= Kimy Pernía Domicó =

Kimy Pernía Domicó was an indigenous leader of the Embera Katío in Colombia, best known for testifying before a Canadian parliamentary Sub-Committee on Human Rights and International Development in Ottawa in 1999 in which he criticized the Urra Dam project and its effects on the Embera Katio peoples. His criticism lead to his abduction and disappearance on 2 June 2001. His whereabouts remain unknown.

He was born on the banks of the Kuranzadó in the community of Begidó, and was registered with the name Juan Domicó but once an adult, he opted for the Embera language name, Kimy (spearhead), which his grandfather had given him and he adopted his mother's as his first surname.

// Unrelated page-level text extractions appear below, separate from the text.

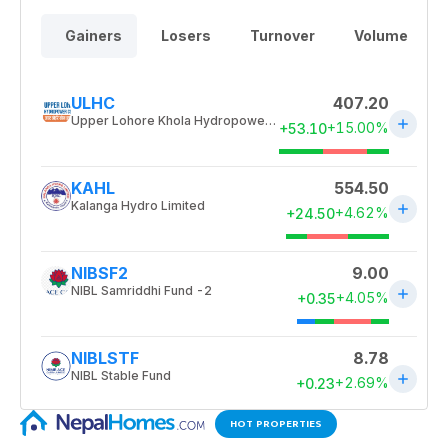
HOT PROPERTIES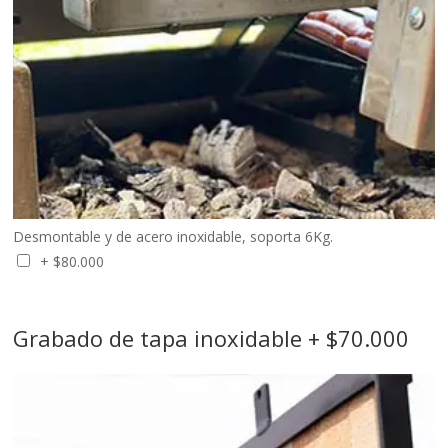
Desmontable y de acero inoxidable, soporta 6Kg.
+
$
80.000
Grabado de tapa inoxidable + $70.000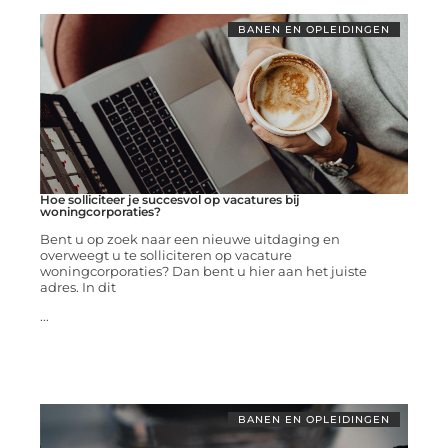
BANEN EN OPLEIDINGEN
Hoe solliciteer je succesvol op vacatures bij
woningcorporaties?
Bent u op zoek naar een nieuwe uitdaging en
overweegt u te solliciteren op vacature
woningcorporaties? Dan bent u hier aan het juiste
adres. In dit
...
BANEN EN OPLEIDINGEN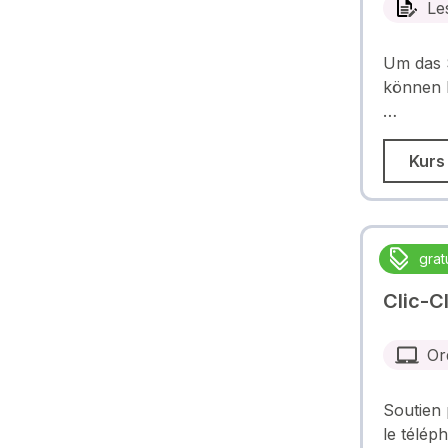
Le
Um das S
können L
…
Kurs
gratu
Clic-Cl
Or
Soutien 
le télép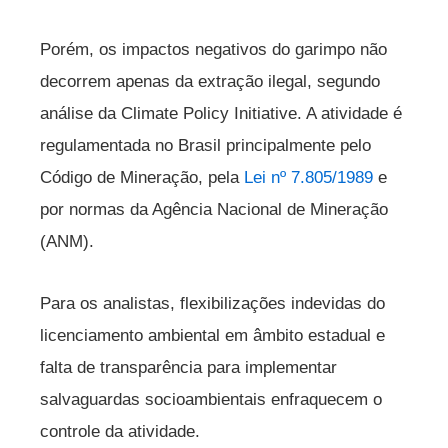
Porém, os impactos negativos do garimpo não
decorrem apenas da extração ilegal, segundo
análise da Climate Policy Initiative. A atividade é
regulamentada no Brasil principalmente pelo
Código de Mineração, pela
Lei nº 7.805/1989
e
por normas da Agência Nacional de Mineração
(ANM).
Para os analistas, flexibilizações indevidas do
licenciamento ambiental em âmbito estadual e
falta de transparência para implementar
salvaguardas socioambientais enfraquecem o
controle da atividade.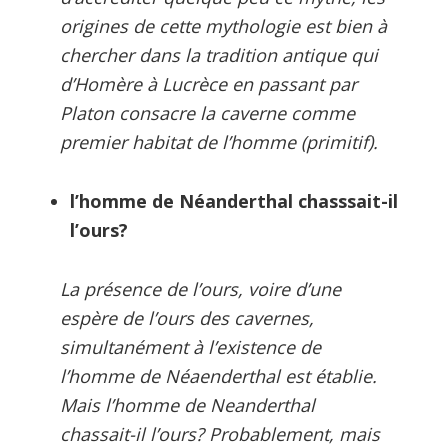
origines de cette mythologie est bien à
chercher dans la tradition antique qui
d’Homère à Lucrèce en passant par
Platon consacre la caverne comme
premier habitat de l’homme (primitif).
l’homme de Néanderthal chasssait-il
l’ours?
La présence de l’ours, voire d’une
espère de l’ours des cavernes,
simultanément à l’existence de
l’homme de Néaenderthal est établie.
Mais l’homme de Neanderthal
chassait-il l’ours? Probablement, mais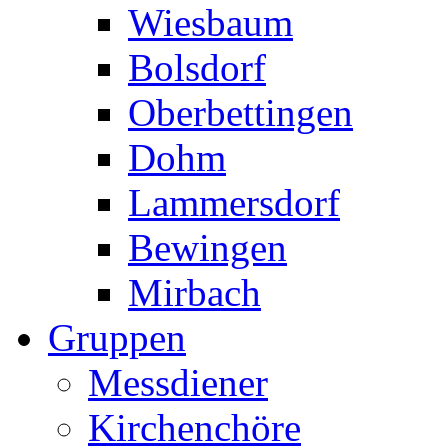
Wiesbaum
Bolsdorf
Oberbettingen
Dohm
Lammersdorf
Bewingen
Mirbach
Gruppen
Messdiener
Kirchenchöre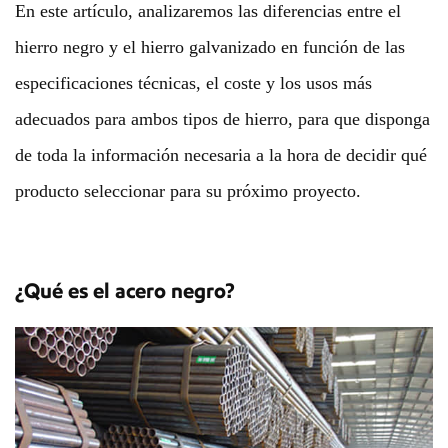
En este artículo, analizaremos las diferencias entre el
hierro negro y el hierro galvanizado en función de las
especificaciones técnicas, el coste y los usos más
adecuados para ambos tipos de hierro, para que disponga
de toda la información necesaria a la hora de decidir qué
producto seleccionar para su próximo proyecto.
¿Qué es el acero negro?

He traveled to Canada in November 1999, invited by the Human Rights Commission of the Canadian Churches and there he spoke in parliament, on TV and at various events to expose the situation of the Embera Katío. Upon returning to his Reservation, he joined the Great Embera March, which left from there on 29 November 1999, and which arrived in Bogotá and remained in front of the Ministry of the Environment until 26 April 2000. He then visited the States United invited by the International River Network (IRN) and Global Exchange. In 2001, he visited Canada again to participate in the People's Summit against the Free Trade Area of the Americas FTAA.